When the family decided to move to Austria, they entrusted their savings to a distant relative who ran off with the money, leaving them stranded for two years in Turkey. “We went from middle class to abject poverty overnight,” he recalled in a telephone interview.
Settling in Virginia, the family eventually regained its former status. After graduating from the University of California, Los Angeles, Mr. Fallah started exhibiting in Dubai in the United Arab Emirates in 2005. His first large-scale exhibition is at the Museum of Contemporary Art in Tucson, Ariz., through May 3.
“I don’t feel 100 percent anything, really, and I feel like I’m in a state of limbo, which is fine with me: I think that’s where richness lies,” he said of his multiple cultural identities. As a dark-skinned Iranian, he said, he suffered racism. “A lot of Iranians get a cultural pass because they can pass off as white, but I never had that experience,” he said.

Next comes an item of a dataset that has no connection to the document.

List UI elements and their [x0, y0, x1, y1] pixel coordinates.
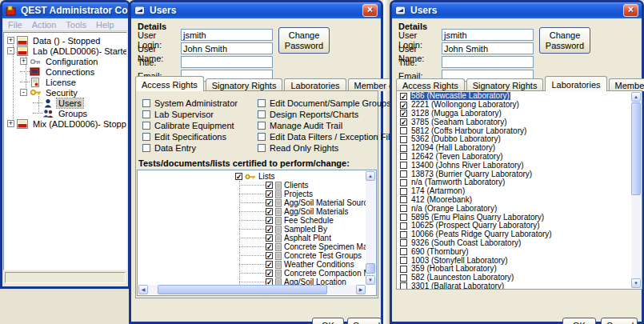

His acrylic paintings are decorative and ornate, a bridge between two worlds. “For me, it’s interesting to mash up a detail from a Persian miniature or a Persian rug with a 1980s skateboard graphic, or references to graffiti art or graphic design and pop culture, because that’s kind of what I am,” he explained.
In his earlier body of work, faces are concealed with a bandanna or a scarf. “When you can’t see somebody’s physical features, then you have to focus on the other things around them,” he said. “It goes back to my own identity. People are always misreading me because I’m dark-skinned. That’s kind of where this comes out of.”
Mr. Fallah said the art world was focused on “areas it’s been neglecting,” such as African-American and Latino artists, and “some of that does trickle down to Iranian artists. But honestly, I haven’t seen a big boom.”